Typical use is one crushed Campden tablet per gallon of must or wort. This dosage contributes 67 ppm sulfur dioxide to the wort but the level of active sulfur dioxide diminishes rapidly as it reacts with chlorine and chloramine, and with aldehydes (particularly in wine). Therefore, the concentration of free sulfur dioxide is greatly diminished by the time the beer or wine is consumed. *However, when used only for the purpose of dechlorinating tap water before brewing, one tablet will effectively treat 20 gallons of water.*[2]
Campden tablets are also used as an anti-oxidizing agent when transferring wine between containers. The sodium metabisulfite in the campden tablets will trap oxygen that enters the wine, preventing it from doing any harm.
It is a common misconception that campden tablet can be used to halt the ferment process in wine before all the available sugars are converted by the yeast, hence controlling the amount of residual sweetness in the final product. This however is not true. In order to halt fermentation, enough campden tablets would have to be added to render the wine undrinkable. Alternatively, when used in conjunction with potassium sorbate, the yeast population will be greatly reduced and prevented from reproducing. Without the addition of potassium sorbate the yeast population will only be stunned and eventually repopulate if provided with enough fermentable sugars.[3]
Campden tablets typically contain 0.44 g each of sodium metabisulfite (plus filler) and 10 of these are equivalent to one level teaspoon of sodium metabisulfite. Other related substances are sodium/potassium sulfite/bisulfite. Further complicating the subject, each is also referred to interchangeably as—sulfites, and the 'bi' can be found as 'di'. In terms of usage, sodium thiosulfate is a closely related compound.
The name Campden tablet comes from the town of Chipping Campden in Gloucestershire, England, where the original solution was developed in the 1920s by the Fruit and Vegetable Preserving Research Station - now Campden BRI.[4] The idea was then taken up by the Boots Co., who developed the tablet.
Campden tablets are also useful in decontamination and neutralization after exposure to tear gas.[_citation needed_]
The molar mass (commonly called molecular weight or MW) of potassium metabisulfite is 222 grams per mole, while the molecular weight of sodium metabisulfite is 190 g/mol.




Note: Highlight in red is my edit. 
No way do you need to use 8 tablets in one hit to treat the quantitiy of water the OP talks about.


----------



## manticle

> Campden tablets are used in brewing to reduce chlorine.


This bit I get.
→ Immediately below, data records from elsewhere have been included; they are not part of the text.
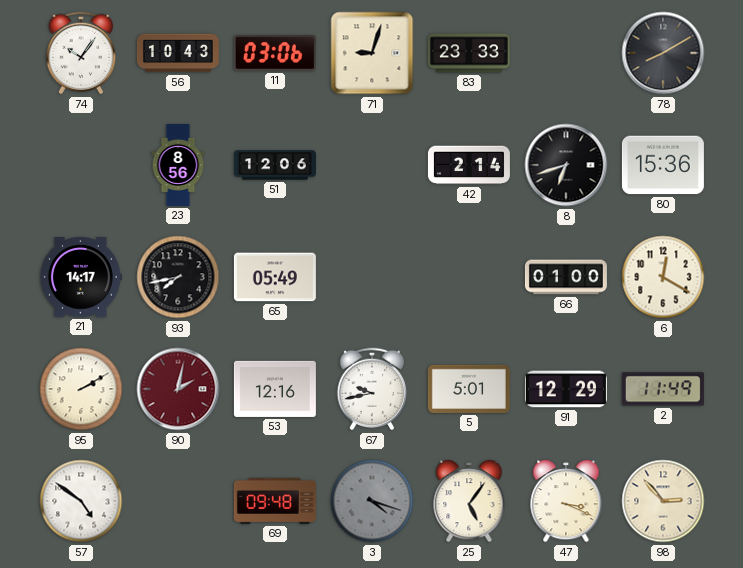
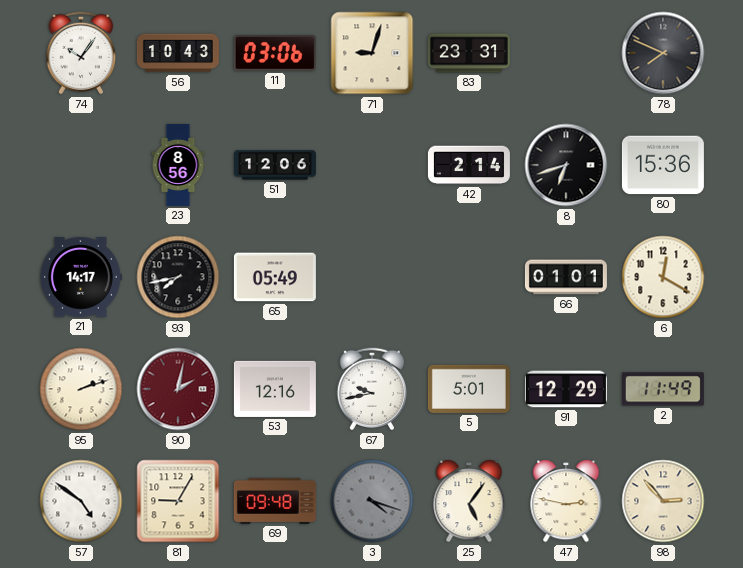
83: 23:33 -> 23:31
78: 8:10 -> 7:49
66: 01:00 -> 01:01
95: 2:10 -> 2:12
81: none -> 9:05
47: 3:19 -> 2:47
They can also be used to inhibit other yeasts and bacteria in cider and winemaking while the preferred yeat innoculation dominates. However the OP location says Melbourne and you shouldn't need to dose Melbourne water with campden for brewing.


----------



## citizensnips

Im currently in barwon heads, the water he is treated with chloramine and campden is one way of getting rid of it without using a water filter. My question is to anyone that uses or knows about these I was under the impression one was more than enough, leading me to question using 8 of these for a single batch? I cant figure out if they're less potent than normal or its a labeling blunder?


----------



## manticle

Check the weight and percentage. 8 sounds like loads.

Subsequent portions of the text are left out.